Now that the video is out, this blog post takes a look at the underlying tech and how the system is built using TensorFlow.js. There’s also a live demo you can play with. I put it together so you can train it on your own set of word and sign/gesture combos. Having an Echo nearby that can respond to your requests is entirely optional.
The broader pieces of the system I wanted to put together for this experiment were quite clear in my head early on. I knew I needed:
- A neural network to interpret the signs (i.e. convert video of signing into text).
- A text to speech system to speak the interpreted sign to Alexa
- A speech to text system to transcribe the response from Alexa for the user
- A device (laptop/tablet) to run this system and an Echo to interact with
- An interface that ties this all together
I probably spent the most time early on trying to decide what neural net architecture would be best suited for this.

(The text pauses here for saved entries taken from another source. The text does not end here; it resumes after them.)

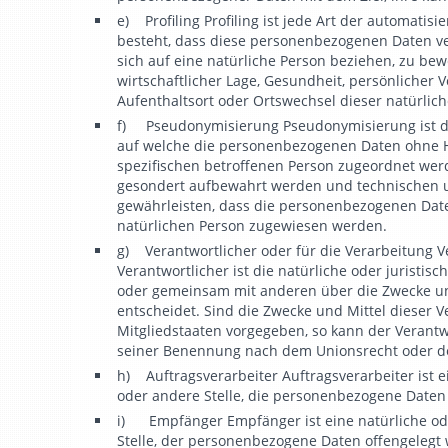
e) Profiling Profiling ist jede Art der automati
besteht, dass diese personenbezogenen Daten v
sich auf eine natürliche Person beziehen, zu bew
wirtschaftlicher Lage, Gesundheit, persönlicher Vo
Aufenthaltsort oder Ortswechsel dieser natürlic
f) Pseudonymisierung Pseudonymisierung ist di
auf welche die personenbezogenen Daten ohne H
spezifischen betroffenen Person zugeordnet wer
gesondert aufbewahrt werden und technischen 
gewährleisten, dass die personenbezogenen Daten 
natürlichen Person zugewiesen werden.
g) Verantwortlicher oder für die Verarbeitung Ve
Verantwortlicher ist die natürliche oder juristisc
oder gemeinsam mit anderen über die Zwecke u
entscheidet. Sind die Zwecke und Mittel dieser 
Mitgliedstaaten vorgegeben, so kann der Verant
seiner Benennung nach dem Unionsrecht oder de
h) Auftragsverarbeiter Auftragsverarbeiter ist e
oder andere Stelle, die personenbezogene Daten 
i) Empfänger Empfänger ist eine natürliche ode
Stelle, der personenbezogene Daten offengelegt 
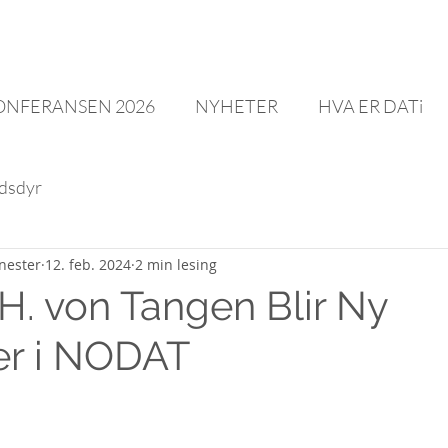
ONFERANSEN 2026
NYHETER
HVA ER DATi
dsdyr
enester
12. feb. 2024
2 min lesing
 H. von Tangen Blir Ny
er i NODAT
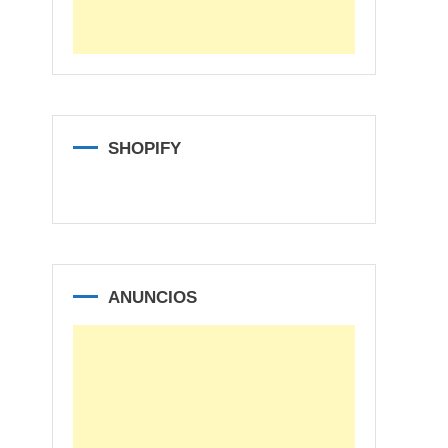
SHOPIFY
ANUNCIOS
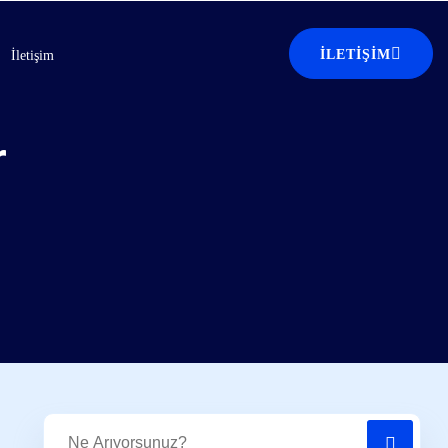
İLETIŞIM
İletişim
r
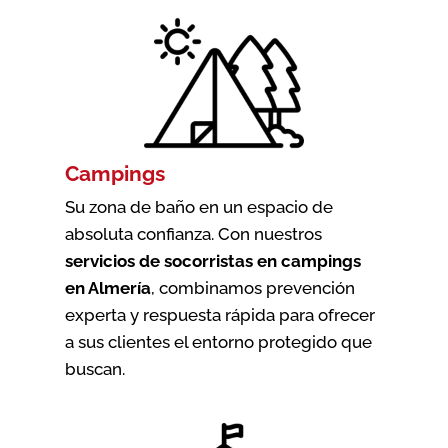
Campings
Su zona de baño en un espacio de
absoluta confianza. Con nuestros
servicios de socorristas en campings
en Almería
, combinamos prevención
experta y respuesta rápida para ofrecer
a sus clientes el entorno protegido que
buscan.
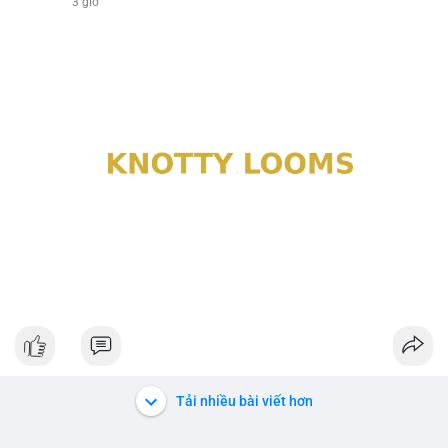
3 giờ
Tải nhiều bài viết hơn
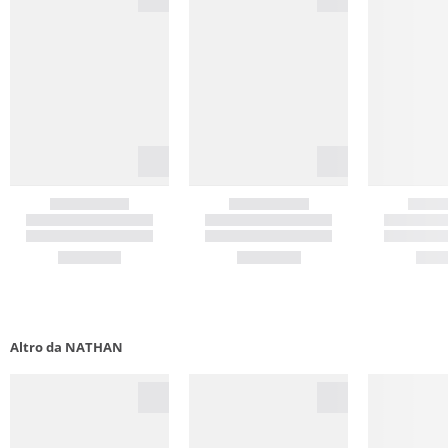
Altro da NATHAN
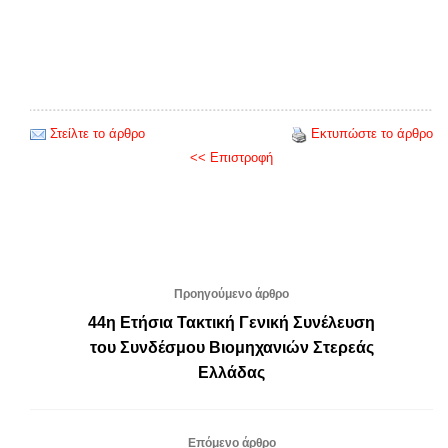
Στείλτε το άρθρο
Εκτυπώστε το άρθρο
<< Επιστροφή
Προηγούμενο άρθρο
44η Ετήσια Τακτική Γενική Συνέλευση
του Συνδέσμου Βιομηχανιών Στερεάς
Ελλάδας
Επόμενο άρθρο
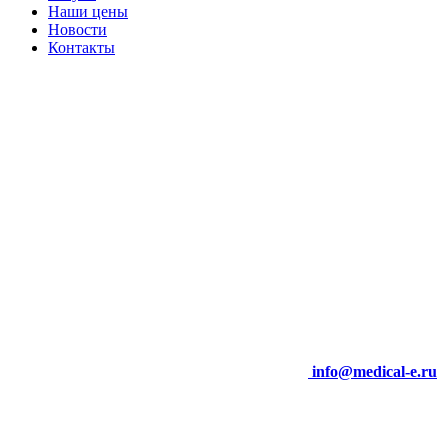
Наши цены
Новости
Контакты
info@medical-e.ru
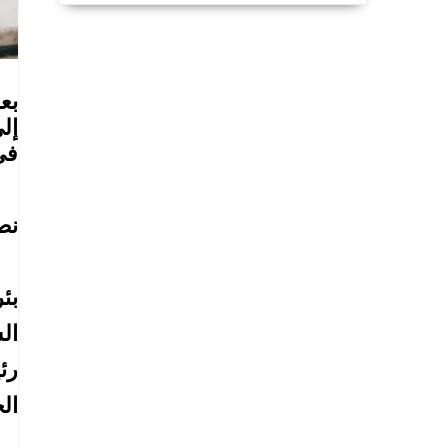
بع
في 05 يول
نص
بئر لح
ال
رئ
الج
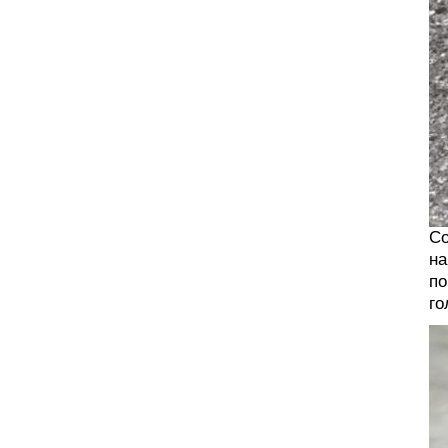
Со
на
по
го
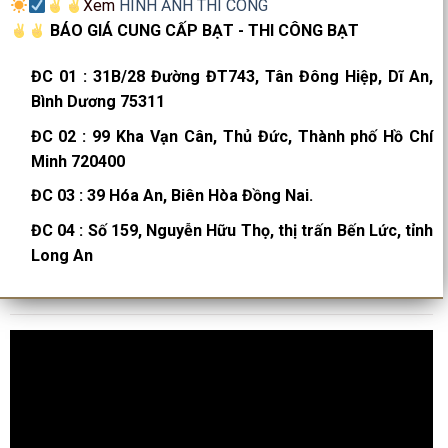
Xem
HÌNH ẢNH THI CÔNG
BÁO GIÁ CUNG CẤP BẠT - THI CÔNG BẠT
ĐC 01
:
31B/28 Đường ĐT743, Tân Đông Hiệp, Dĩ An,
Bình Dương 75311
ĐC 02
:
99 Kha Vạn Cân, Thủ Đức, Thành phố Hồ Chí
Minh 720400
ĐC 03
:
39 Hóa An, Biên Hòa Đồng Nai.
ĐC 04
:
Số 159, Nguyễn Hữu Thọ, thị trấn Bến Lức, tỉnh
Long An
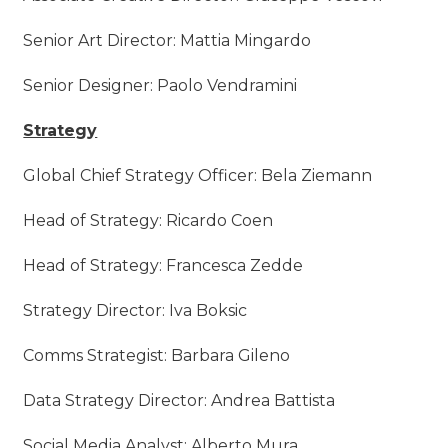
Senior Art Director: Mattia Mingardo
Senior Designer: Paolo Vendramini
Strategy
Global Chief Strategy Officer: Bela Ziemann
Head of Strategy: Ricardo Coen
Head of Strategy: Francesca Zedde
Strategy Director: Iva Boksic
Comms Strategist: Barbara Gileno
Data Strategy Director: Andrea Battista
Social Media Analyst: Alberto Mura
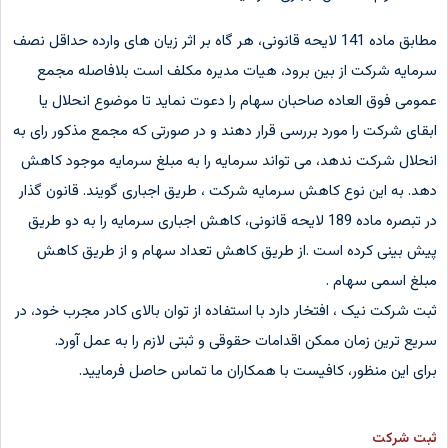
مطابق ماده 141 لایحه قانونی، هر گاه بر اثر زیان های وارده حداقل نصف
سرمایه شرکت از بین برود، هیات مدیره مکلف است بلافاصله مجمع
عمومی فوق العاده صاحبان سهام را دعوت نماید تا موضوع انحلال یا
ابقای شرکت را مورد بررسی قرار دهند و در صورتی که مجمع مذکور رای به
انحلال شرکت ندهد، می تواند سرمایه را به مبلغ سرمایه موجود کاهش
دهد. به این نوع کاهش سرمایه شرکت ، طریق اجباری گویند. قانون گذار
در تبصره ماده 189 لایحه قانونی، کاهش اجباری سرمایه را به دو طریق
پیش بینی کرده است .از طریق کاهش تعداد سهام و از طریق کاهش
مبلغ اسمی سهام .
ثبت شرکت نیک ، افتخار دارد با استفاده از توان بالای کادر مجرب خود، در
سریع ترین زمان ممکن اقدامات حقوقی و ثبتی لازم را به عمل آورد.
برای این منظور، کافیست با همکاران ما تماس حاصل فرمایید.
ثبت شرکت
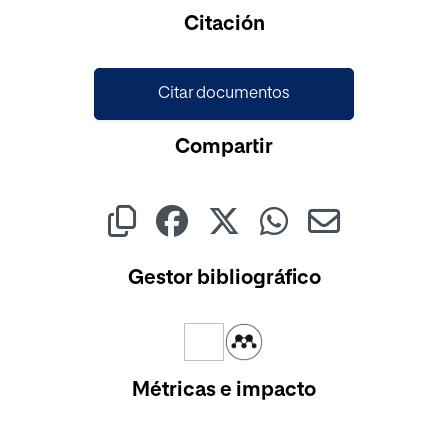
Citación
Citar documentos
Compartir
Gestor bibliográfico
Métricas e impacto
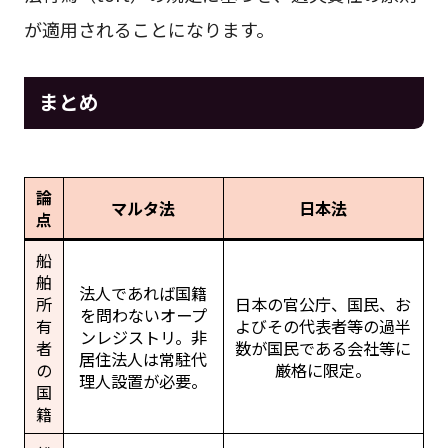
が適用されることになります。
まとめ
論
マルタ法
日本法
点
船
舶
法人であれば国籍
所
日本の官公庁、国民、お
を問わないオープ
有
よびその代表者等の過半
ンレジストリ。非
者
数が国民である会社等に
居住法人は常駐代
の
厳格に限定。
理人設置が必要。
国
籍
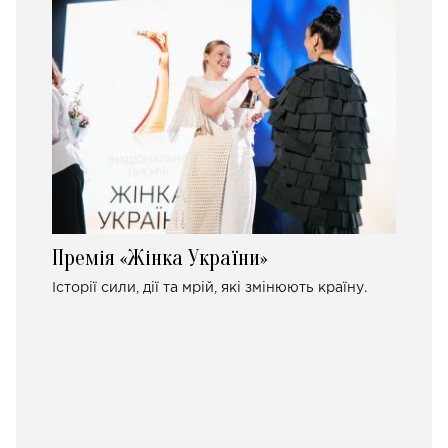
Премія «Жінка України»
Історії сили, дії та мрій, які змінюють країну.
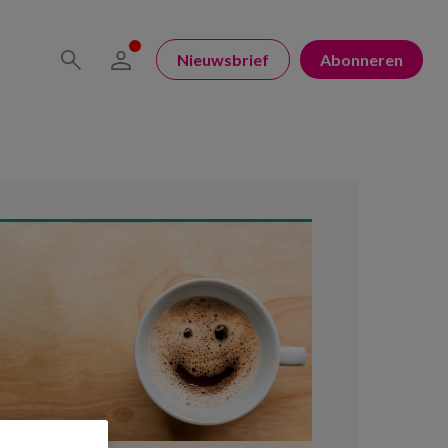
Nieuwsbrief
Abonneren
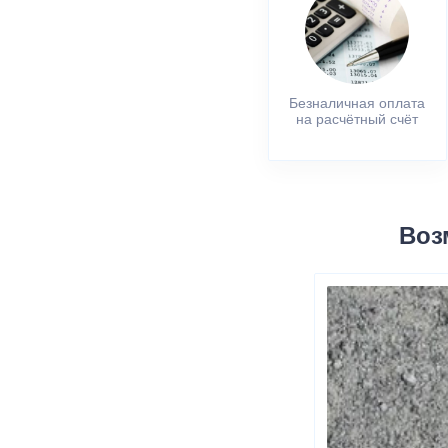
Безналичная оплата
на расчётный счёт
Воз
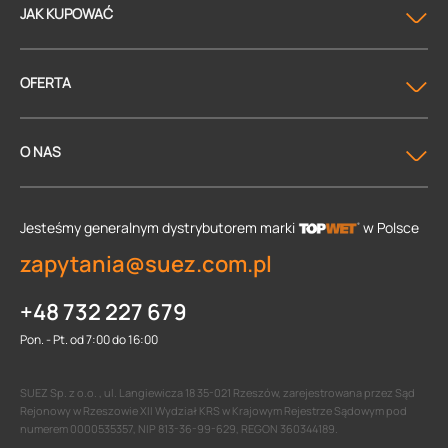
JAK KUPOWAĆ
OFERTA
O NAS
Jesteśmy generalnym dystrybutorem
marki
w Polsce
zapytania@suez.com.pl
+48 732 227 679
Pon. - Pt. od 7:00 do 16:00
SUEZ Sp. z o.o. , ul. Langiewicza 18 35-021 Rzeszów, zarejestrowana przez Sąd
Rejonowy w Rzeszowie XII Wydział KRS w Krajowym Rejestrze Sądowym pod
numerem 0000535357, NIP 813-36-99-629, REGON 360344189.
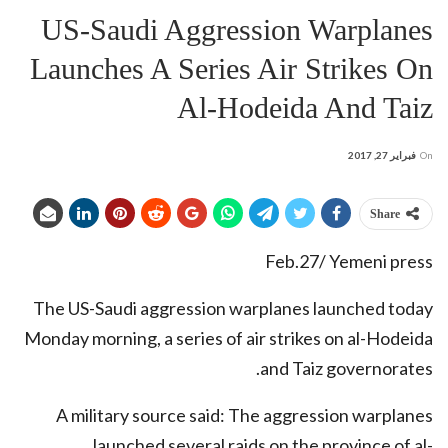
US-Saudi Aggression Warplanes
Launches A Series Air Strikes On
Al-Hodeida And Taiz
On
فبراير 27, 2017
Share
Feb.27/ Yemeni press
The US-Saudi aggression warplanes launched today
Monday morning, a series of air strikes on al-Hodeida
and Taiz governorates.
A military source said: The aggression warplanes
launched several raids on the province of al-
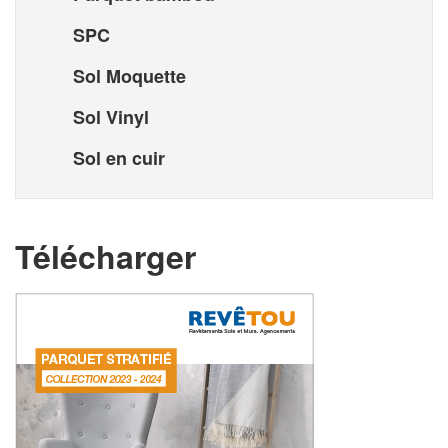
SPC
Sol Moquette
Sol Vinyl
Sol en cuir
Télécharger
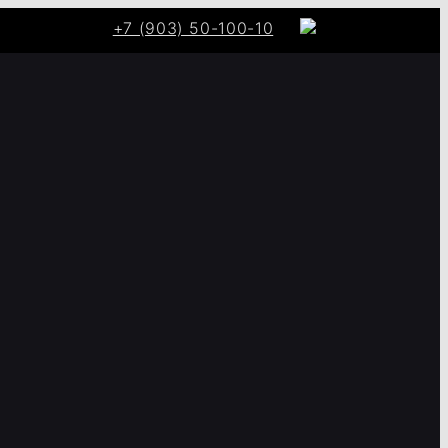
+7 (903) 50-100-10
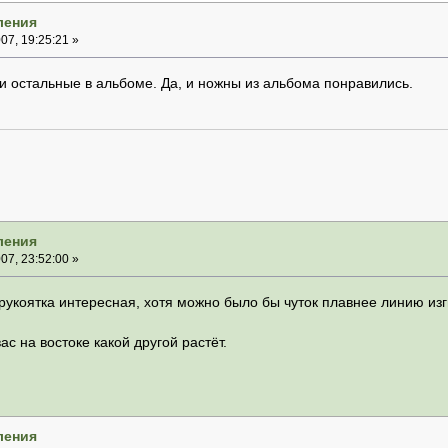
ления
7, 19:25:21 »
 и остальные в альбоме. Да, и ножны из альбома понравились.
ления
7, 23:52:00 »
укоятка интересная, хотя можно было бы чуток плавнее линию изги
ас на востоке какой другой растёт.
ления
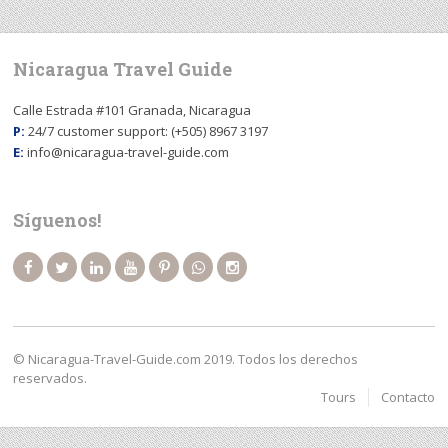
Nicaragua Travel Guide
Calle Estrada #101 Granada, Nicaragua
P:
24/7 customer support: (+505) 8967 3197
E:
info@nicaragua-travel-guide.com
Síguenos!
© Nicaragua-Travel-Guide.com 2019. Todos los derechos
reservados.
Tours
Contacto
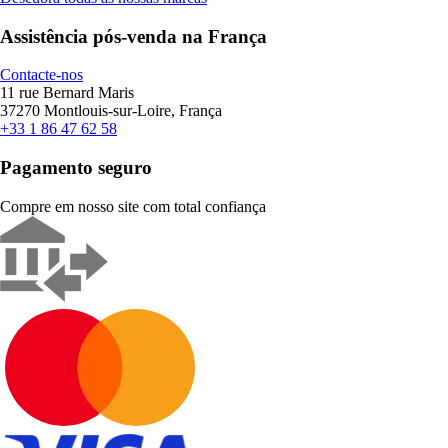
Assistência pós-venda na França
Contacte-nos
11 rue Bernard Maris
37270 Montlouis-sur-Loire, França
+33 1 86 47 62 58
Pagamento seguro
Compre em nosso site com total confiança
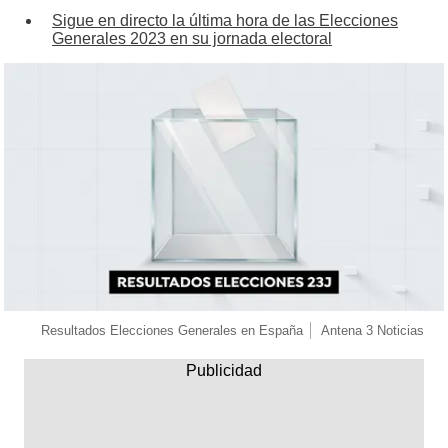
Sigue en directo la última hora de las Elecciones
Generales 2023 en su jornada electoral
Resultados Elecciones Generales en España
Antena 3 Noticias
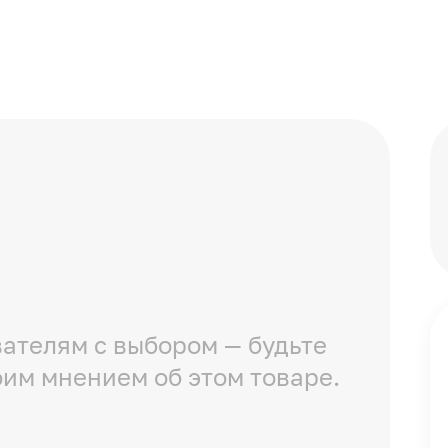
ателям с выбором — будьте
оим мнением об этом товаре.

I came up with a few options:
1) Since there is both a visual and temporal aspect to a sign, my gut was to combine a CNN with an RNN where the output of the last convolutional layer (before classification) is fed into an RNN as sequences. The technical term for these I later discovered is Long-Term Recurrent Convolutional Networks (LRCN).
2) Use a 3D convolutional network where the convolutions would be applied in three dimensions, with the first two dimensions being the image and the third dimension being time. However these networks require a lot of memory and I was hoping to train whatever I could on my 7 year old macbook pro.
3) Instead of training a CNN on individual frames from a video stream, instead train it only on optical flow representations which would represent the pattern of apparent motion between two consecutive frames. My thinking with this was that it would encode the motion which would lead to a more general model for sign language.
4) Use a Two Stream CNN where the spatial stream would be a single frame (RGB) and the temporal stream would use the optical flow representation.
Further research led me to discover a few papers which had used at least some of the above methods for video activity recognition (most commonly on the UFC101 dataset). However, I soon realized that it wasn’t just my computing power that was limited but also my ability to decipher and implement these papers from scratch and after months of occasional research and regularly dropping the project for other projects I had no promising output to show.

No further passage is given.